Comparative Hardiness of Some R. elliottii Hybrids
Cecil Smith, Aurora, Oregon
On November 11, 1956, we in the Northwest experienced a sharp frost, down to 15 degrees F. This was preceded by very mild weather. The loss to shrugs in general was great. Included were eighty-five seedlings of R. elliottii, among which were about seventy from the same seed flat from which came the late Del James' variety 'War Paint'.
In this area, R. elliottii makes a second, and sometimes a third, growth and comes into the winter soft. The writer has not observed this tendency to make a second growth in a number of its hybrids.
Last winter the temperature went to about 5 degrees F. in our garden with 10 to 20 mile winds. 'Leo' ('Britannia' x R. elliottii) was not hurt. It bloomed normally. A group of seedlings of 'Mars' x R. elliottii were not damaged and bloomed well. They have never displayed any tendency to make a second growth.
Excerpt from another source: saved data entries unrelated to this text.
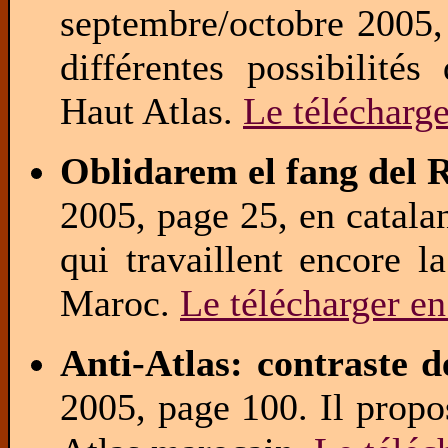
septembre/octobre 2005, 
différentes possibilité
Haut Atlas.
Le télécharg
Oblidarem el fang del R
2005, page 25, en catalan
qui travaillent encore l
Maroc.
Le télécharger e
Anti-Atlas: contraste d
2005, page 100. Il propo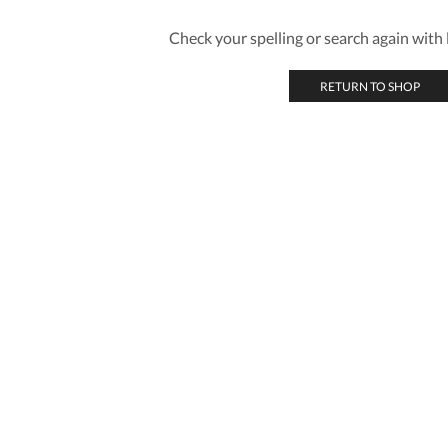
Check your spelling or search again with l
RETURN TO SHOP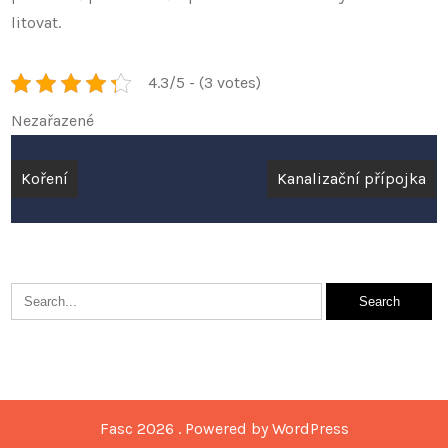
litovat.
4.3/5 - (3 votes)
Nezařazené
Navigace
Koření
Kanalizační přípojka
pro
příspěvek
Fasc 2026 . Powered by WordPress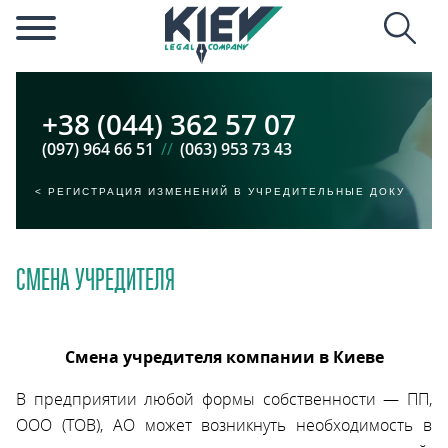
+38 (044) 362 57 07
(097) 964 66 51
//
(063) 953 73 43
РЕГИСТРАЦИЯ ИЗМЕНЕНИЙ В УЧРЕДИТЕЛЬНЫЕ ДОКУМЕНТЫ
СМЕНА УЧРЕДИТЕЛЯ
Смена учредителя компании в Киеве
В предприятии любой формы собственности — ПП,
ООО (ТОВ), АО может возникнуть необходимость в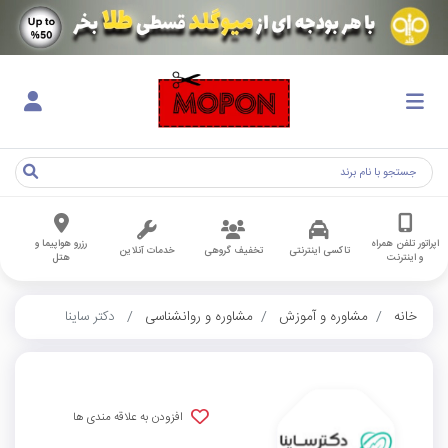
اپراتور تلفن همراه
رزرو هواپیما و
تاکسی اینترنتی
تخفیف گروهی
خدمات آنلاین
و اینترنت
هتل
خانه
مشاوره و آموزش
مشاوره و روانشناسی
دکتر ساینا
افزودن به علاقه مندی ها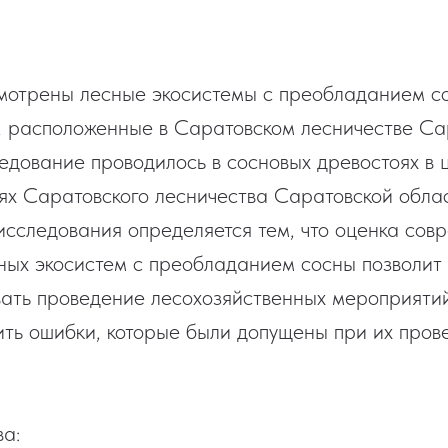
смотрены лесные экосистемы с преобладанием с
, расположенные в Саратовском лесничестве Са
едование проводилось в сосновых древостоях в 
ях Саратовского лесничества Саратовской облас
исследования определяется тем, что оценка сов
ных экосистем с преобладанием сосны позволит
ать проведение лесохозяйственных мероприятий
ить ошибки, которые были допущены при их пров
а: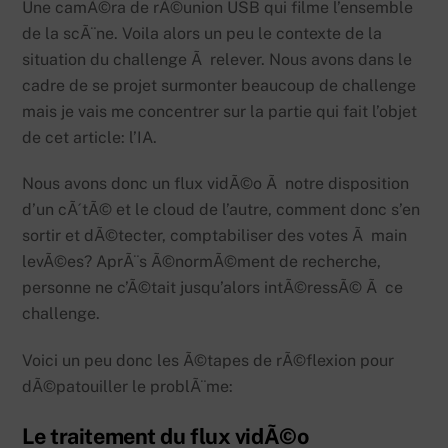
Une camÃ©ra de rÃ©union USB qui filme l’ensemble
de la scÃ¨ne. Voila alors un peu le contexte de la
situation du challenge Ã relever. Nous avons dans le
cadre de se projet surmonter beaucoup de challenge
mais je vais me concentrer sur la partie qui fait l’objet
de cet article: l’IA.
Nous avons donc un flux vidÃ©o Ã notre disposition
d’un cÃ´tÃ© et le cloud de l’autre, comment donc s’en
sortir et dÃ©tecter, comptabiliser des votes Ã main
levÃ©es? AprÃ¨s Ã©normÃ©ment de recherche,
personne ne c’Ã©tait jusqu’alors intÃ©ressÃ© Ã ce
challenge.
Voici un peu donc les Ã©tapes de rÃ©flexion pour
dÃ©patouiller le problÃ¨me:
Le traitement du flux vidÃ©o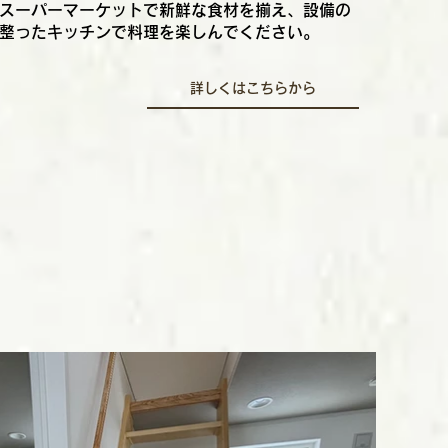
スーパーマーケットで新鮮な食材を揃え、設備の
整ったキッチンで料理を楽しんでください。
詳しくはこちらから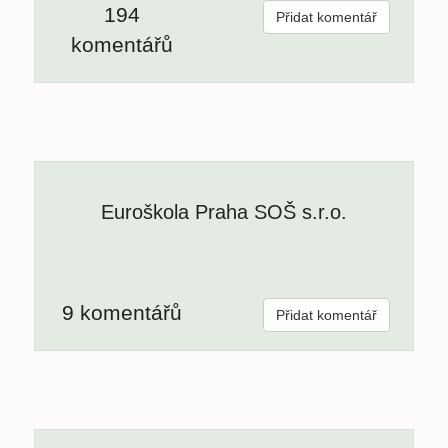
194
Přidat komentář
komentářů
Euroškola Praha SOŠ s.r.o.
9 komentářů
Přidat komentář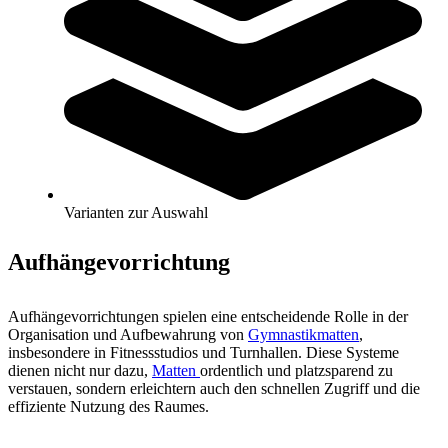
Inhaltsverzeichnis
1. Allgemeines über die Aufhängevorrichtung
2. Wichtige Kaufkriterien
3. Aufhängevorrichtung-Arten
4. Nutzung und Pflege
5. FAQs beim Kauf einer Aufhängevorrichtung für Matten
6. Kontakt
Varianten zur Auswahl
1. Allgemeines über die
Aufhängevorrichtung
Aufhängevorrichtungen spielen eine entscheidende Rolle in der
Organisation und Aufbewahrung von
Gymnastikmatten
,
insbesondere in Fitnessstudios und Turnhallen. Diese Systeme
dienen nicht nur dazu,
Matten
ordentlich und platzsparend zu
verstauen, sondern erleichtern auch den schnellen Zugriff und die
effiziente Nutzung des Raumes.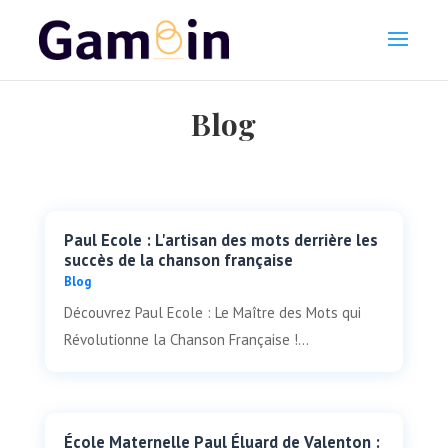
Blog
Paul Ecole : L'artisan des mots derrière les
succès de la chanson française
Blog
Découvrez Paul Ecole : Le Maître des Mots qui
Révolutionne la Chanson Française !...
École Maternelle Paul Éluard de Valenton :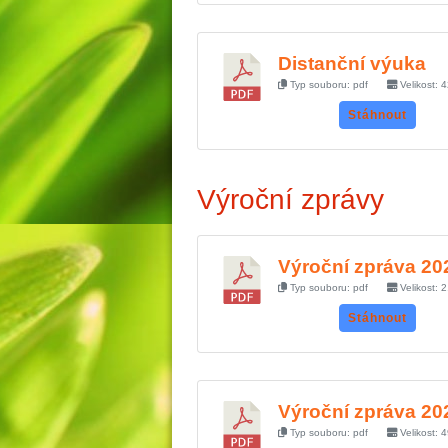
Distanční výuka
Typ souboru: pdf
Velikost: 
Stáhnout
Výroční zprávy
Výroční zpráva 20
Typ souboru: pdf
Velikost: 
Stáhnout
Výroční zpráva 20
Typ souboru: pdf
Velikost: 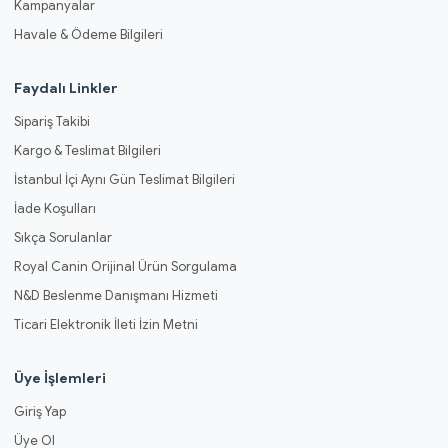
Kampanyalar
Havale & Ödeme Bilgileri
Faydalı Linkler
Sipariş Takibi
Kargo & Teslimat Bilgileri
İstanbul İçi Aynı Gün Teslimat Bilgileri
İade Koşulları
Sıkça Sorulanlar
Royal Canin Orijinal Ürün Sorgulama
N&D Beslenme Danışmanı Hizmeti
Ticari Elektronik İleti İzin Metni
Üye İşlemleri
Giriş Yap
Üye Ol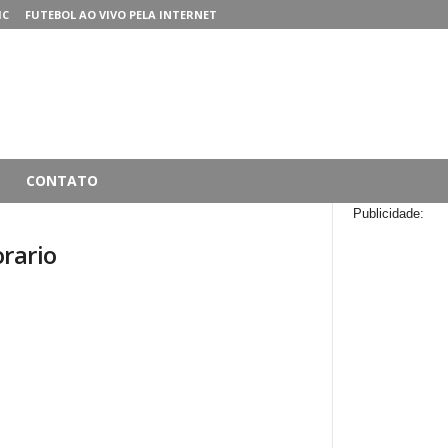
MC
FUTEBOL AO VIVO PELA INTERNET
CONTATO
Publicidade:
orario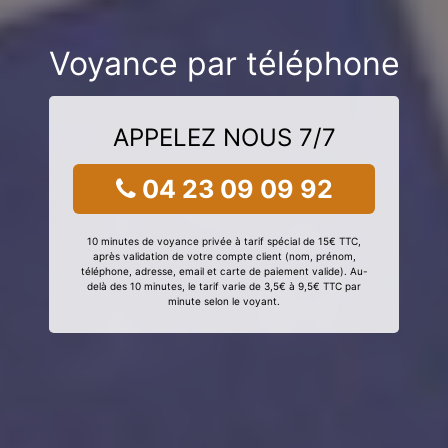
Voyance par téléphone
APPELEZ NOUS 7/7
04 23 09 09 92
10 minutes de voyance privée à tarif spécial de 15€ TTC,
après validation de votre compte client (nom, prénom,
téléphone, adresse, email et carte de paiement valide). Au-
delà des 10 minutes, le tarif varie de 3,5€ à 9,5€ TTC par
minute selon le voyant.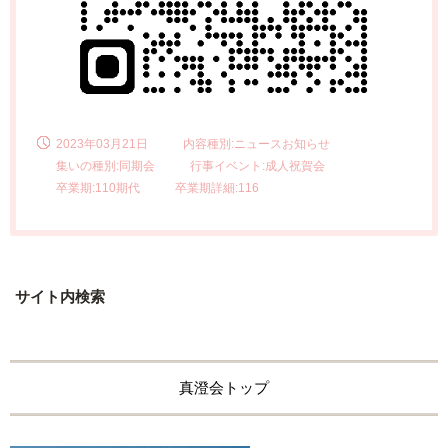
2023年03月21日
内容種別:ニュースお知らせ
集いの種別:同期会
行事イベント:成人祝賀会
卒業期:110期代
卒業期詳細:116
サイト内検索
真澄会トップ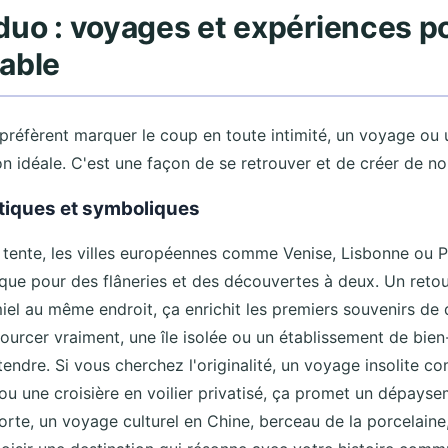
duo : voyages et expériences p
able
 préfèrent marquer le coup en toute intimité, un voyage ou
on idéale. C'est une façon de se retrouver et de créer de n
tiques et symboliques
us tente, les villes européennes comme Venise, Lisbonne ou 
ue pour des flâneries et des découvertes à deux. Un retou
miel au même endroit, ça enrichit les premiers souvenirs de
urcer vraiment, une île isolée ou un établissement de bien-
tendre. Si vous cherchez l'originalité, un voyage insolite 
ou une croisière en voilier privatisé, ça promet un dépayse
rte, un voyage culturel en Chine, berceau de la porcelaine,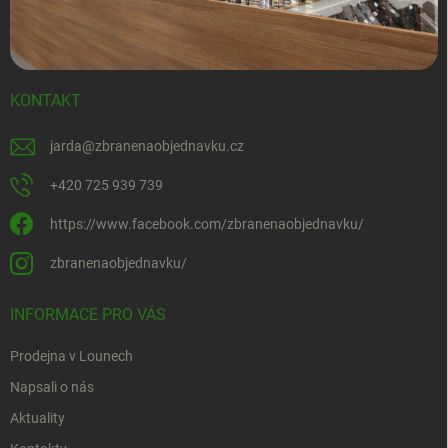
KONTAKT
jarda
@
zbranenaobjednavku.cz
+420 725 939 739
https://www.facebook.com/zbranenaobjednavku/
zbranenaobjednavku/
INFORMACE PRO VÁS
Prodejna v Lounech
Napsali o nás
Aktuality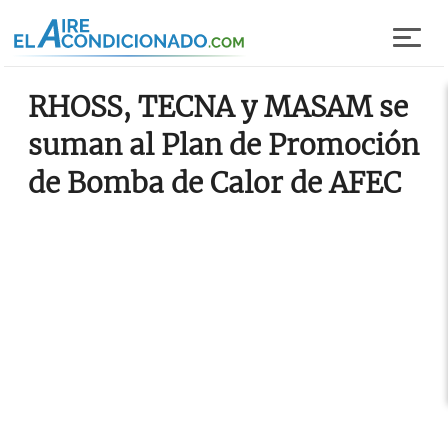
Pasar al contenido principal
RHOSS, TECNA y MASAM se
suman al Plan de Promoción
de Bomba de Calor de AFEC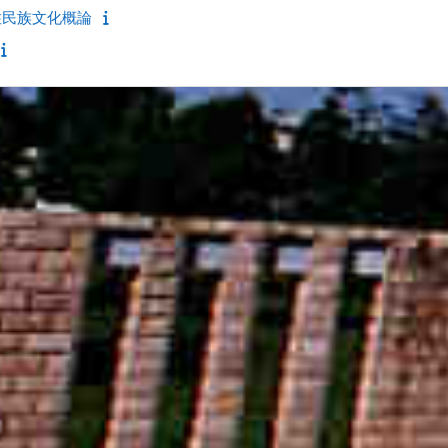
灣原住民族文化概論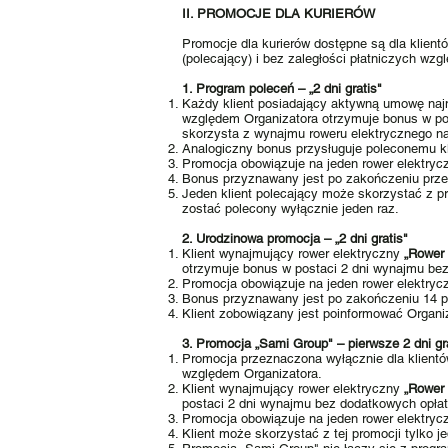
II. PROMOCJE DLA KURIERÓW
Promocje dla kurierów dostępne są dla klie
(polecający) i bez zaległości płatniczych wzg
1. Program poleceń – „2 dni gratis"
Każdy klient posiadający aktywną umowę naj
względem Organizatora otrzymuje bonus w pos
skorzysta z wynajmu roweru elektrycznego na 
Analogiczny bonus przysługuje poleconemu kl
Promocja obowiązuje na jeden rower elektrycz
Bonus przyznawany jest po zakończeniu przez
Jeden klient polecający może skorzystać z p
zostać polecony wyłącznie jeden raz.
2. Urodzinowa promocja – „2 dni gratis"
Klient wynajmujący rower elektryczny
„Rower
otrzymuje bonus w postaci 2 dni wynajmu be
Promocja obowiązuje na jeden rower elektrycz
Bonus przyznawany jest po zakończeniu 14 p
Klient zobowiązany jest poinformować Organi
3. Promocja „Sami Group" – pierwsze 2 dni gr
Promocja przeznaczona wyłącznie dla klientó
względem Organizatora.
Klient wynajmujący rower elektryczny
„Rower
postaci 2 dni wynajmu bez dodatkowych opła
Promocja obowiązuje na jeden rower elektrycz
Klient może skorzystać z tej promocji tylko je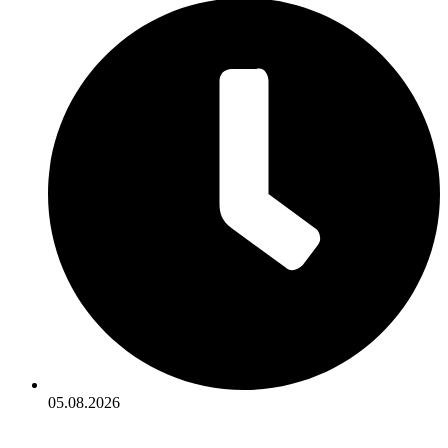
05.08.2026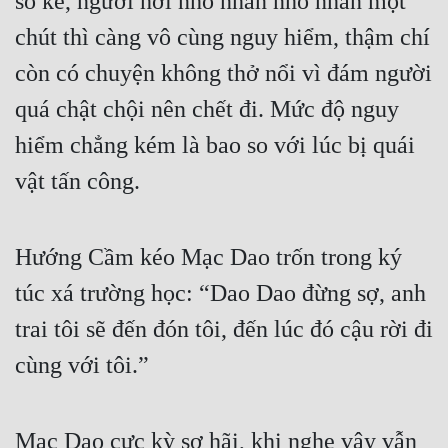
số kể, người hơi nhỏ nhắn nhỏ nhắn một 
chút thì càng vô cùng nguy hiểm, thậm chí 
còn có chuyện không thở nổi vì đám người 
quá chật chội nên chết đi. Mức độ nguy 
hiểm chẳng kém là bao so với lúc bị quái 
vật tấn công.
Hướng Cầm kéo Mạc Dao trốn trong ký 
túc xá trường học: “Dao Dao đừng sợ, anh 
trai tôi sẽ đến đón tôi, đến lúc đó cậu rời đi 
cùng với tôi.”
Mạc Dao cực kỳ sợ hãi, khi nghe vậy vẫn 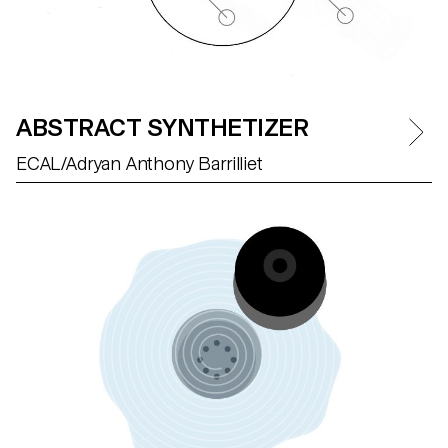
ABSTRACT SYNTHETIZER
ECAL/Adryan Anthony Barrilliet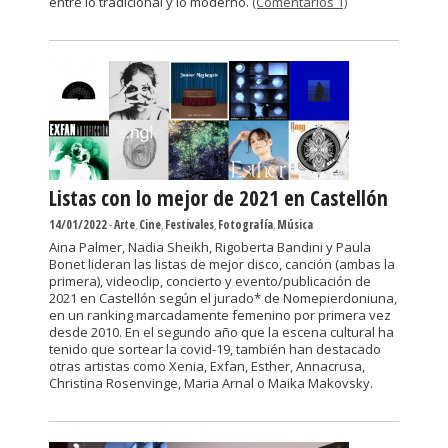
entre lo tradicional y lo moderno.
(Comentarios 1)
Listas con lo mejor de 2021 en Castellón
14/01/2022
-
Arte
,
Cine
,
Festivales
,
Fotografía
,
Música
Aina Palmer, Nadia Sheikh, Rigoberta Bandini y Paula
Bonet lideran las listas de mejor disco, canción (ambas la
primera), videoclip, concierto y evento/publicación de
2021 en Castellón según el jurado* de Nomepierdoniuna,
en un ranking marcadamente femenino por primera vez
desde 2010. En el segundo año que la escena cultural ha
tenido que sortear la covid-19, también han destacado
otras artistas como Xenia, Exfan, Esther, Annacrusa,
Christina Rosenvinge, Maria Arnal o Maika Makovsky.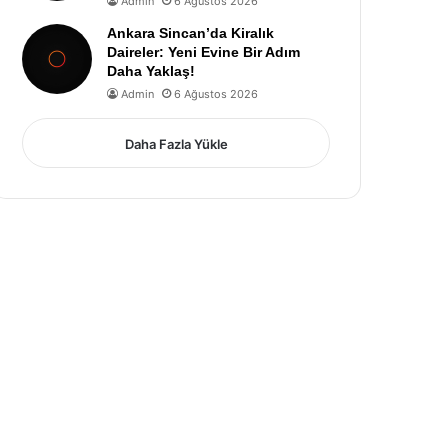
Admin
6 Ağustos 2026
Ankara Sincan’da Kiralık
Daireler: Yeni Evine Bir Adım
Daha Yaklaş!
Admin
6 Ağustos 2026
Daha Fazla Yükle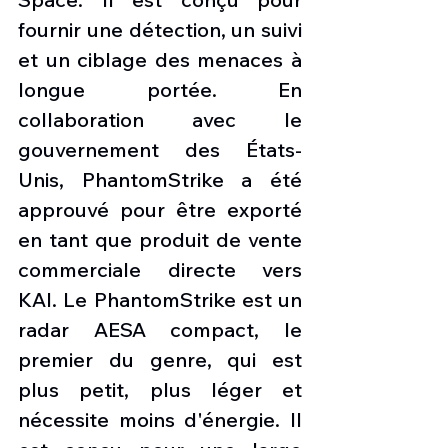
fournir une détection, un suivi 
et un ciblage des menaces à 
longue portée. En 
collaboration avec le 
gouvernement des États-
Unis, PhantomStrike a été 
approuvé pour être exporté 
en tant que produit de vente 
commerciale directe vers 
KAI. Le PhantomStrike est un 
radar AESA compact, le 
premier du genre, qui est 
plus petit, plus léger et 
nécessite moins d'énergie. Il 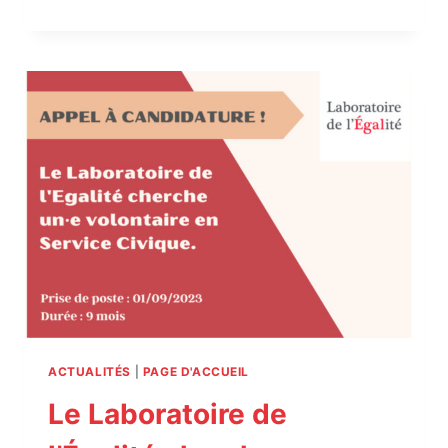
LABORATOIRE
DE
L’ÉGALITÉ
CHERCHE
UN.E
STAGIAIRE
CHARGÉ.E
DE
PROJET
ET
DE
COMMUNICATION
!
ACTUALITÉS
|
PAGE D'ACCUEIL
Le Laboratoire de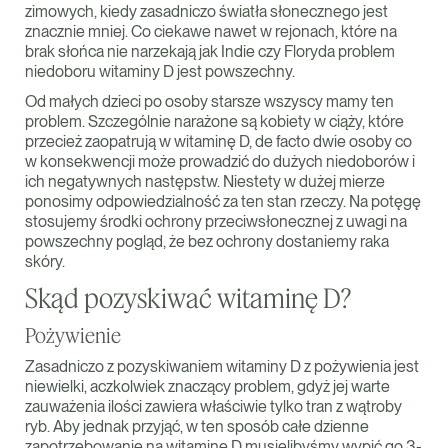
zimowych, kiedy zasadniczo światła słonecznego jest
znacznie mniej. Co ciekawe nawet w rejonach, które na
brak słońca nie narzekają jak Indie czy Floryda problem
niedoboru witaminy D jest powszechny.
Od małych dzieci po osoby starsze wszyscy mamy ten
problem. Szczególnie narażone są kobiety w ciąży, które
przecież zaopatrują w witaminę D, de facto dwie osoby co
w konsekwencji może prowadzić do dużych niedoborów i
ich negatywnych następstw. Niestety w dużej mierze
ponosimy odpowiedzialność za ten stan rzeczy. Na potęgę
stosujemy środki ochrony przeciwsłonecznej z uwagi na
powszechny pogląd, że bez ochrony dostaniemy raka
skóry.
Skąd pozyskiwać witaminę D?
Pożywienie
Zasadniczo z pozyskiwaniem witaminy D z pożywienia jest
niewielki, aczkolwiek znaczący problem, gdyż jej warte
zauważenia ilości zawiera właściwie tylko tran z wątroby
ryb. Aby jednak przyjąć, w ten sposób całe dzienne
zapotrzebowanie na witaminę D musielibyśmy wypić go 3-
Many of another group of seedlings of 'May Day' x R. elliottii showed leaf damage and some flower bud damage. About half of this group bloomed well, however. 'May Day' with the same exposure had all its bloom buds blasted and was almost completely defoliated.
'Barclayi' and 'Kiev' ('Barclayi' x R. elliottii) are within 15 feet of each other. 'Barclayi' lost its bloom buds, was completely defoliated, and lost about half of its 1964 growth. 'Kiev' lost its flower buds, and some of the leaves were scorched. It grew normally in 1965, while 'Barclayi' made very short wood growths. A group of younger, un-bloomed plants of R. yakushimanum x R. elliottii were not damaged in any way.
R. elliottii, I believe, has the finest red truss of any rhododendron, species or hybrid. It transfers many of its good qualities to its hybrids and, I must say, some of its legginess in some crosses, as in the 'Mars' cross.